The present case had persistent fever and history of weight loss, implying the need to rule out infections. With physical examinations and adequate laboratory tests, infectious causes were excluded and malignancy was considered. As the blood smear examinations did not show blasts, bone marrow studies were required for the diagnosis. As the bone marrow showed atypical cells, diagnosis of aleukemic leukemia was considered.
In acute leukemia, the bone marrow and peripheral blood both typically include blast cells, where-as aleukemic leukemia occurs when the peripheral blood has fewer or no blast cells and the bone marrow meets the criteria for acute leukaemia.4
The absence of leukemic appearance in peripheral blood, along with an abnormal marrow blast morphology posed diagnostic difficulties in this patient. As a result, it becomes challenging to distinguish ALL from an uncommon proliferation of hematogones, and cytogenetic testing became an important step in confirming the final diagnosis.5
This case demonstrates that unexplained cytopenias may be the first sign of acute leukemia, before circulating blasts can be detected.
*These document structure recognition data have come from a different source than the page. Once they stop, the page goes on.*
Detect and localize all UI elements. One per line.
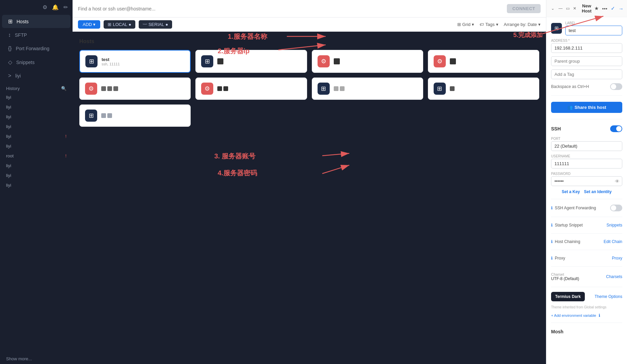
chevron-tags-icon: ▾ — [496, 22, 498, 27]
proxy-link[interactable]: Proxy — [612, 256, 622, 261]
chevron-down-icon[interactable]: ⌄ — [551, 6, 554, 11]
search-input[interactable] — [78, 6, 503, 11]
charset-value: UTF-8 (Default) — [551, 276, 579, 281]
history-item[interactable]: liyi — [0, 122, 73, 131]
minimize-icon[interactable]: — — [558, 6, 563, 11]
connect-button[interactable]: CONNECT — [507, 4, 541, 13]
forward-icon[interactable]: → — [619, 6, 624, 11]
share-icon: 👥 — [567, 105, 573, 110]
grid-icon: ⊞ — [457, 22, 461, 27]
host-icon: ⊞ — [201, 55, 213, 67]
info-icon-chaining[interactable]: ℹ — [551, 239, 553, 244]
host-icon: ⊞ — [85, 55, 98, 67]
host-square — [223, 86, 228, 91]
tag-input[interactable] — [551, 69, 622, 79]
host-square — [101, 113, 106, 118]
password-label: Password — [551, 172, 622, 176]
share-button[interactable]: 👥 Share this host — [551, 102, 622, 113]
theme-options-button[interactable]: Theme Options — [595, 294, 622, 299]
host-card[interactable]: ⊞ — [428, 78, 539, 100]
divider8 — [551, 287, 622, 287]
sidebar-item-hosts[interactable]: ⊞ Hosts — [2, 15, 71, 28]
history-item[interactable]: root! — [0, 151, 73, 161]
history-section: History 🔍 — [0, 83, 73, 92]
history-item[interactable]: liyi! — [0, 131, 73, 141]
sidebar-item-liyi-label: liyi — [15, 73, 21, 79]
add-button[interactable]: ADD ▾ — [78, 20, 100, 29]
info-icon-proxy[interactable]: ℹ — [551, 256, 553, 261]
port-field[interactable] — [551, 141, 622, 151]
gear-icon[interactable]: ⚙ — [43, 4, 47, 10]
local-button[interactable]: ⊞ LOCAL ● — [104, 20, 135, 29]
hosts-grid: ⊞ test ssh, 11111 ⊞ ⚙ ⚙ — [79, 50, 539, 127]
restore-icon[interactable]: ▭ — [566, 6, 570, 11]
show-more[interactable]: Show more... — [0, 354, 73, 364]
ssh-agent-toggle[interactable] — [610, 205, 622, 211]
divider7 — [551, 266, 622, 267]
host-card[interactable]: ⚙ — [312, 50, 423, 73]
ssh-toggle[interactable] — [610, 125, 622, 132]
more-options-icon[interactable]: ••• — [602, 6, 607, 11]
arrange-by[interactable]: Arrange by: Date ▾ — [504, 22, 541, 27]
host-card[interactable]: ⊞ — [195, 50, 307, 73]
history-item[interactable]: liyi — [0, 171, 73, 180]
history-item[interactable]: liyi — [0, 161, 73, 171]
host-card[interactable]: ⚙ — [428, 50, 539, 73]
history-item[interactable]: liyi — [0, 102, 73, 112]
host-card[interactable]: ⊞ — [79, 104, 191, 127]
info-icon-env[interactable]: ℹ — [599, 313, 600, 318]
host-card[interactable]: ⚙ — [79, 78, 191, 100]
hosts-area: Hosts ⊞ test ssh, 11111 ⊞ ⚙ — [73, 32, 546, 364]
username-field[interactable] — [551, 159, 622, 169]
sidebar-item-port-forwarding-label: Port Forwarding — [16, 46, 50, 51]
host-icon: ⚙ — [201, 83, 213, 95]
backspace-toggle[interactable] — [610, 83, 622, 90]
hosts-icon: ⊞ — [8, 18, 12, 25]
grid-view[interactable]: ⊞ Grid ▾ — [457, 22, 474, 27]
sidebar-item-port-forwarding[interactable]: {} Port Forwarding — [2, 42, 71, 55]
set-identity-button[interactable]: Set an Identity — [584, 189, 612, 194]
parent-group-input[interactable] — [551, 56, 622, 66]
sidebar-item-sftp[interactable]: ↕ SFTP — [2, 29, 71, 41]
sidebar-item-snippets[interactable]: ◇ Snippets — [2, 56, 71, 69]
theme-button[interactable]: Termius Dark — [551, 292, 585, 301]
startup-snippet-row: ℹ Startup Snippet Snippets — [551, 222, 622, 229]
host-icon-selector[interactable]: ⊞ — [551, 23, 562, 34]
history-item[interactable]: liyi — [0, 141, 73, 151]
add-env-link[interactable]: + Add environment variable — [551, 313, 596, 317]
right-panel: ⌄ — ▭ ✕ New Host ★ ••• ✓ → ⊞ Label Addre… — [546, 0, 627, 364]
host-square — [113, 86, 118, 91]
panel-titlebar: ⌄ — ▭ ✕ New Host ★ ••• ✓ → — [546, 0, 627, 17]
sidebar-item-liyi[interactable]: > liyi — [2, 69, 71, 82]
key-identity-row: Set a Key Set an Identity — [551, 189, 622, 194]
host-square — [450, 58, 456, 64]
sidebar-item-sftp-label: SFTP — [15, 32, 27, 38]
port-group: Port — [551, 137, 622, 151]
bell-icon[interactable]: 🔔 — [52, 4, 59, 10]
set-key-button[interactable]: Set a Key — [562, 189, 580, 194]
address-field[interactable] — [551, 43, 622, 53]
info-icon-agent[interactable]: ℹ — [551, 206, 553, 210]
history-search-icon[interactable]: 🔍 — [61, 86, 66, 91]
label-field[interactable] — [565, 26, 622, 35]
host-card[interactable]: ⊞ — [312, 78, 423, 100]
edit-icon[interactable]: ✏ — [63, 4, 68, 10]
host-card[interactable]: ⚙ — [195, 78, 307, 100]
divider9 — [551, 323, 622, 323]
snippets-link[interactable]: Snippets — [606, 223, 622, 228]
eye-icon[interactable]: 👁 — [615, 179, 620, 184]
charsets-link[interactable]: Charsets — [606, 274, 622, 279]
checkmark-icon[interactable]: ✓ — [611, 5, 615, 11]
serial-button[interactable]: 〰 SERIAL ● — [139, 20, 172, 29]
info-icon-snippet[interactable]: ℹ — [551, 223, 553, 228]
edit-chain-link[interactable]: Edit Chain — [604, 239, 622, 244]
close-icon[interactable]: ✕ — [573, 6, 576, 11]
bookmark-icon[interactable]: ★ — [594, 5, 599, 11]
history-item[interactable]: liyi — [0, 92, 73, 102]
history-item[interactable]: liyi — [0, 180, 73, 190]
password-field[interactable] — [551, 176, 622, 186]
history-item[interactable]: liyi — [0, 112, 73, 122]
host-card[interactable]: ⊞ test ssh, 11111 — [79, 50, 191, 73]
tags-filter[interactable]: 🏷 Tags ▾ — [480, 22, 498, 27]
add-env-row[interactable]: + Add environment variable ℹ — [551, 313, 622, 318]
Comprehensive investigations are needed and cytogenetic findings may offer important diagnostic information in addition to their well-recognized prognostic value.
This case demonstrates that unexplainable cytopenias may be the initial sign of acute leukemia, before circulating blasts can be found. Cytogenetic data, in addition to their well-known predictive importance may also provide crucial diagnostic information. Therefore thorough investigations are required.5
Summary
In summary, we have reported a paediatric case of Aleukemic T-lymphoblastic leukemia presenting with persistent fevers. Aleukemic leukemia is a rare entity requiring high index of suspicion. Every effort should be made to arrive at a correct diagnosis. Patients should be evaluated with bone marrow examination to rule out leukemia when the clinical features cannot be explained by other diseases.
Conflicts of Interest
Nil
Supporting File
References
- Jijina F. Immunological subtypes of acute lymphoblastic leukemia: Beyond morphology. J Assoc Physicians India 2017;65(7):11-3.
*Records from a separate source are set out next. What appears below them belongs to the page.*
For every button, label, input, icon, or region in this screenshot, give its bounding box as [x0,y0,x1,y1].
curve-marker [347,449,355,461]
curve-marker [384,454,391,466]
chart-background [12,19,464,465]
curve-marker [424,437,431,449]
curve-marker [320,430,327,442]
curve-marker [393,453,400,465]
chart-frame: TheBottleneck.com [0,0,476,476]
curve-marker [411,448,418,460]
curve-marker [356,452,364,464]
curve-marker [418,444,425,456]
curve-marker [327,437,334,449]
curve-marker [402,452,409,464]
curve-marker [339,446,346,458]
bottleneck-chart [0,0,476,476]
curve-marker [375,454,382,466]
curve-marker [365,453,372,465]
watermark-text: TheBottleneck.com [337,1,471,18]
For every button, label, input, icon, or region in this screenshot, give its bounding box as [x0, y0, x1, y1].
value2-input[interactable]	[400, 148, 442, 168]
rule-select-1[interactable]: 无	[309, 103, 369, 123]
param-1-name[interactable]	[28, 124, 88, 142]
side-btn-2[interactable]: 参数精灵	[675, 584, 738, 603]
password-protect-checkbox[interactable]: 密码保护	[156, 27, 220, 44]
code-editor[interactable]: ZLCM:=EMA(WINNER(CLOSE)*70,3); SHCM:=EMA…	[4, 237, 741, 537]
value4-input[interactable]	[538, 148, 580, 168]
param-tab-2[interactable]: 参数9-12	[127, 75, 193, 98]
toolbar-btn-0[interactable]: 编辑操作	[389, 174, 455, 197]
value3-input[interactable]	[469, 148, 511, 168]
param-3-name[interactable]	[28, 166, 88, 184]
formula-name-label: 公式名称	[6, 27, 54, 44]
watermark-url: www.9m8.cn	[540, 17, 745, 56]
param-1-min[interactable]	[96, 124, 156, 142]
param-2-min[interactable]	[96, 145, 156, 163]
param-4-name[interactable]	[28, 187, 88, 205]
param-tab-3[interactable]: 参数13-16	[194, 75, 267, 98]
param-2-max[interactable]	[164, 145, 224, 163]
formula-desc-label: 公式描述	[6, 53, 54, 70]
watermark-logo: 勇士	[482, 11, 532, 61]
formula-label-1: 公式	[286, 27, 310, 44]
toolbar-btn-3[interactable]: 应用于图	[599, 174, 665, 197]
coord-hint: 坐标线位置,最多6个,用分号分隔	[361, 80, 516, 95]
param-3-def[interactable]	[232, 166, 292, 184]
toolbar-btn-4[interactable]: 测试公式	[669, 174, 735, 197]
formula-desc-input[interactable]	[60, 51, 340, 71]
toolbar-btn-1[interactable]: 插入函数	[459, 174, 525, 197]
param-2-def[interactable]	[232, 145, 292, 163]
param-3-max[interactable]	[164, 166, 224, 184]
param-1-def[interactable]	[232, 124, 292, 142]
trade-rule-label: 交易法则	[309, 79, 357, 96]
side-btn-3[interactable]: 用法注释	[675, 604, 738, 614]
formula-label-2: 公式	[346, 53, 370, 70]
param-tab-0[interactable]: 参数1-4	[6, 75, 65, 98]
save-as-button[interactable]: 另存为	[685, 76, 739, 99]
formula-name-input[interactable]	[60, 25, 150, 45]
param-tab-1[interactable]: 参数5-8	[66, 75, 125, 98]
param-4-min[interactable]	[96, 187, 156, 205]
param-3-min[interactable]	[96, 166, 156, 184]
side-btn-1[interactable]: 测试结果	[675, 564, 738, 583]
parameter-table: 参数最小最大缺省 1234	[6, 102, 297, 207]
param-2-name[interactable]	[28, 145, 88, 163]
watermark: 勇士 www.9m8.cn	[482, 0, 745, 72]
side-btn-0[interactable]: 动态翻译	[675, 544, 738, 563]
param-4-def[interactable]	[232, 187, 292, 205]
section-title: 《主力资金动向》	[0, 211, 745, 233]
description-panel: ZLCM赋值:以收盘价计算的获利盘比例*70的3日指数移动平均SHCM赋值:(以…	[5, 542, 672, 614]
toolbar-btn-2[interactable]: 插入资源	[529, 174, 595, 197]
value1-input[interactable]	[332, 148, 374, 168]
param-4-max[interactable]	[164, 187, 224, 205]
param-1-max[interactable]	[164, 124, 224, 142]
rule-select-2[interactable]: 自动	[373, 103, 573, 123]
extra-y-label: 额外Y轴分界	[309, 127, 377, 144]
- Asthana S, Labani S, Mehrana S, Bakhshi S. Incidence of childhood leukemia and lymphoma in India. Pediatr Hematol Oncol J 2018;3(4):115-20.
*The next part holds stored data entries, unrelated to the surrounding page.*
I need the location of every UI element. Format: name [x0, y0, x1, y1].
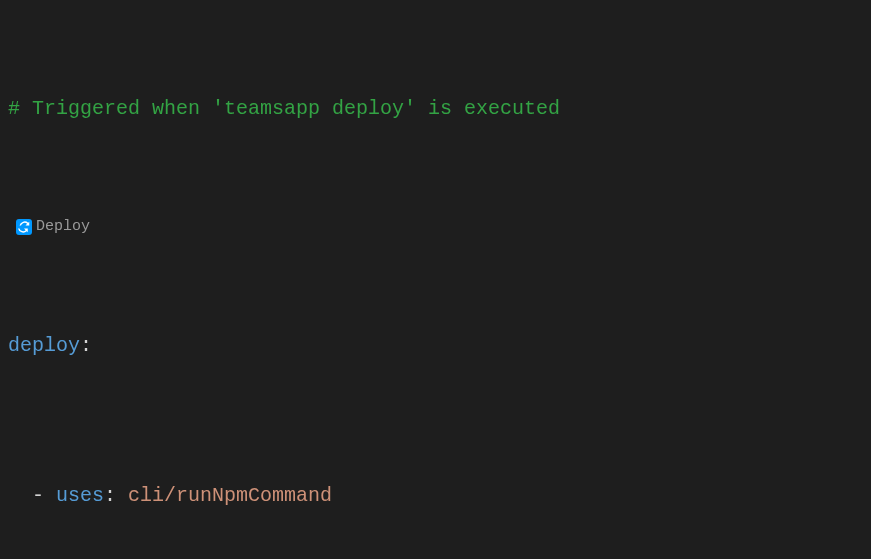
- code-editor[interactable]: # Triggered when 'teamsapp deploy' is ex…: [0, 0, 871, 559]
- deploy-key-line: deploy:: [8, 331, 863, 361]
- list-item: - uses: cli/runNpmCommand: [8, 481, 863, 511]
- codelens-deploy[interactable]: Deploy: [8, 216, 863, 239]
- refresh-icon: [16, 219, 32, 235]
- comment-text: # Triggered when 'teamsapp deploy' is ex…: [8, 97, 560, 120]
- codelens-label: Deploy: [36, 216, 90, 239]
- comment-line: # Triggered when 'teamsapp deploy' is ex…: [8, 94, 863, 124]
- Arora RS, Eden TO, Kapoor G. Epidemiology of childhood cancer in India. Indian J Cancer 2009;46(4):264.
- Vaghasiya VL. Transient appearance of blasts in peripheral smear in paediatric patient with Acute Aleukemic Leukemia. Natl J Med Res 2021;2(2):234-35.
- Chua GT, Chow KC, So JC, Cheuk DK. Aleukemic leukemia presenting with pathological fracture. BMJ Case Rep 2014;2014:2014204690.